[pypy-commit] pypy unicode-utf8: start working on more obscure codecs and completely remove hacks that go via UCS4 from unicodehelper. Now unicodehelper no longer uses runicode
fijal
pypy.commits at gmail.com
Mon Nov 20 05:14:36 EST 2017
Author: fijal
Branch: unicode-utf8
Changeset: r93087:3e5acb0a1e81
Date: 2017-11-20 11:13 +0100
http://bitbucket.org/pypy/pypy/changeset/3e5acb0a1e81/
Log: start working on more obscure codecs and completely remove hacks
that go via UCS4 from unicodehelper. Now unicodehelper no longer
uses runicode
diff --git a/pypy/interpreter/unicodehelper.py b/pypy/interpreter/unicodehelper.py
--- a/pypy/interpreter/unicodehelper.py
+++ b/pypy/interpreter/unicodehelper.py
@@ -1,7 +1,9 @@
+import sys
+
from pypy.interpreter.error import OperationError
from rpython.rlib.objectmodel import specialize
-from rpython.rlib import runicode, rutf8
-from rpython.rlib.rarithmetic import r_uint
+from rpython.rlib import rutf8
+from rpython.rlib.rarithmetic import r_uint, intmask
from rpython.rlib.rstring import StringBuilder
from pypy.module._codecs import interp_codecs
@@ -168,47 +170,6 @@
r = res.build()
return r
-class DecodeWrapper(object):
- def __init__(self, handler):
- self.orig = handler
-
- def handle(self, errors, encoding, msg, s, pos, endpos):
- return self.orig(errors, encoding, msg, s, pos, endpos)
-
-class EncodeWrapper(object):
- def __init__(self, handler):
- self.orig = handler
-
- def handle(self, errors, encoding, msg, s, pos, endpos):
- return self.orig(errors, encoding, msg, s.encode("utf8"), pos, endpos)
-
-def setup_new_encoders_legacy(encoding):
- encoder_name = 'utf8_encode_' + encoding
- encoder_call_name = 'unicode_encode_' + encoding
- decoder_name = 'str_decode_' + encoding
- def encoder(utf8, errors, errorhandler):
- u = utf8.decode("utf8")
- w = EncodeWrapper(errorhandler)
- return getattr(runicode, encoder_call_name)(u, len(u), errors,
- w.handle)
- def decoder(s, slen, errors, final, errorhandler):
- w = DecodeWrapper((errorhandler))
- u, pos = getattr(runicode, decoder_name)(s, slen, errors, final, w.handle)

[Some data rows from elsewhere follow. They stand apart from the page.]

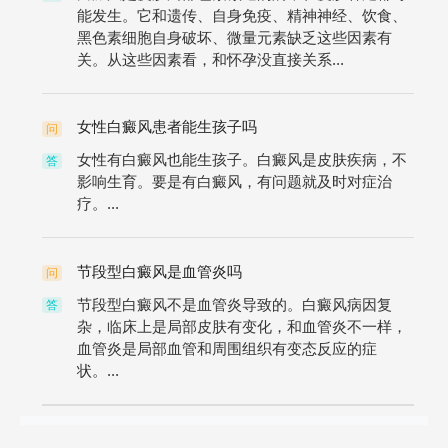
能发生。它和遗传、自身免疫、精神神经、饮食、
黑色素细胞自身破坏、微量元素缺乏这些因素有
关。从这些因素看，和怀孕没直接关系...
女性白癜风患者能生孩子吗
问
女性有白癜风也能生孩子。白癜风是皮肤疾病，不
答
影响生育。要是有白癜风，有问题就及时对症治
疗。...
节段型白癜风是血管炎吗
问
节段型白癜风不是血管炎导致的。白癜风病因复
答
杂，临床上是局部皮肤有变化，和血管炎不一样，
血管炎是局部血管和周围组织有变态反应的症
状。...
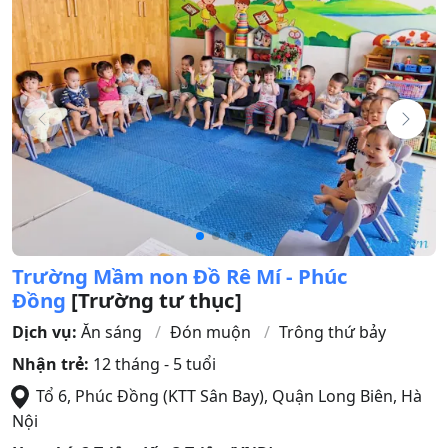
Trường Mầm non Đồ Rê Mí - Phúc
Đồng
[Trường tư thục]
Dịch vụ:
Ăn sáng
Đón muộn
Trông thứ bảy
Nhận trẻ:
12 tháng - 5 tuổi
Tổ 6, Phúc Đồng (KTT Sân Bay)
,
Quận Long Biên
,
Hà
Nội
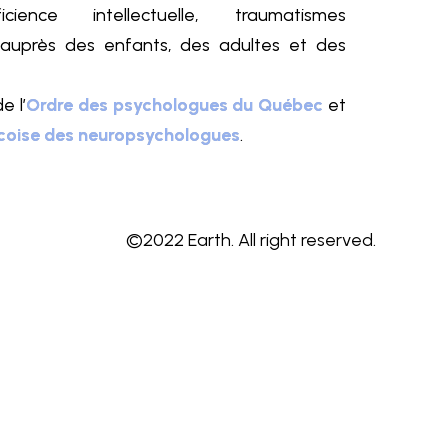
ficience intellectuelle, traumatismes
) auprès des enfants, des adultes et des
e l’
Ordre des psychologues du Québec
et
coise des neuropsychologues
.
©2022 Earth. All right reserved.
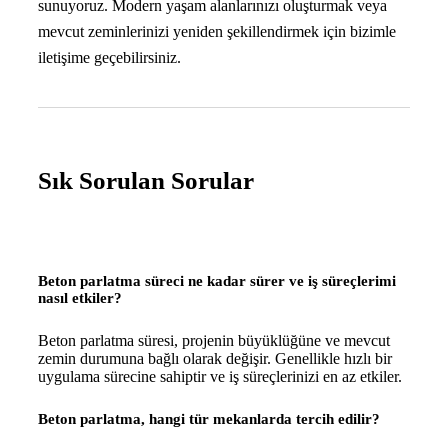
sunuyoruz. Modern yaşam alanlarınızı oluşturmak veya
mevcut zeminlerinizi yeniden şekillendirmek için bizimle
iletişime geçebilirsiniz.
Sık Sorulan Sorular
Beton parlatma süreci ne kadar sürer ve iş süreçlerimi
nasıl etkiler?
Beton parlatma süresi, projenin büyüklüğüne ve mevcut
zemin durumuna bağlı olarak değişir. Genellikle hızlı bir
uygulama sürecine sahiptir ve iş süreçlerinizi en az etkiler.
Beton parlatma, hangi tür mekanlarda tercih edilir?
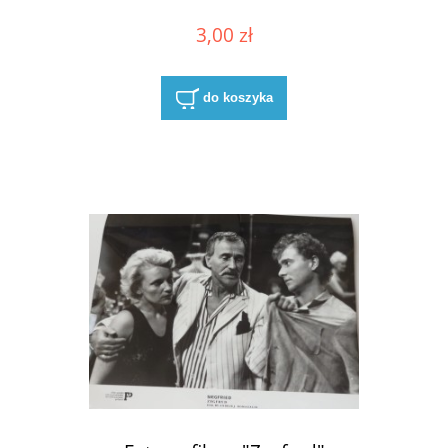
3,00 zł
do koszyka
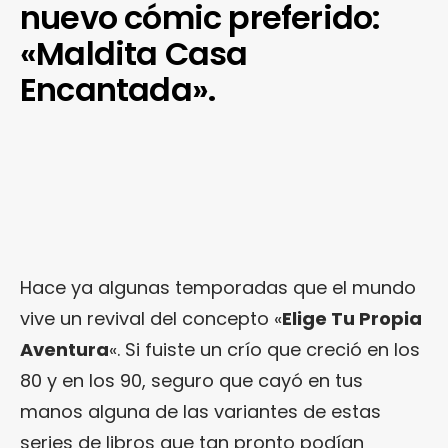
nuevo cómic preferido:
«Maldita Casa
Encantada».
Hace ya algunas temporadas que el mundo
vive un revival del concepto «
Elige Tu Propia
Aventura
«. Si fuiste un crío que creció en los
80 y en los 90, seguro que cayó en tus
manos alguna de las variantes de estas
series de libros que tan pronto podían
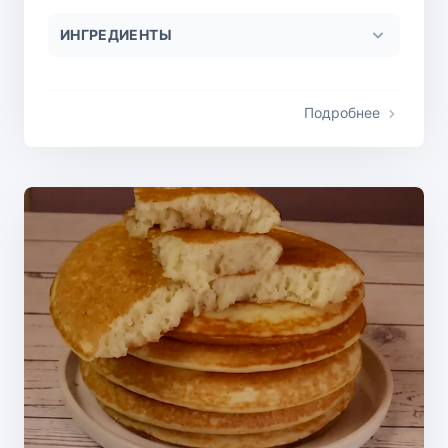
ИНГРЕДИЕНТЫ
Подробнее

- return u.encode('utf8'), pos, len(u), _get_flag(u)
- encoder.__name__ = encoder_name
- decoder.__name__ = decoder_name
- if encoder_name not in globals():
- globals()[encoder_name] = encoder
- if decoder_name not in globals():
- globals()[decoder_name] = decoder
-
-def setup():
- for encoding in ['utf_16', 'utf_16_le', 'utf_16_be', 'utf_32_le', 'utf_32',
- 'utf_32_be', 'unicode_internal']:
- setup_new_encoders_legacy(encoding)
-
-setup()
-
def utf8_encode_ascii(utf8, errors, errorhandler):
""" Don't be confused - this is a slowpath for errors e.g. "ignore"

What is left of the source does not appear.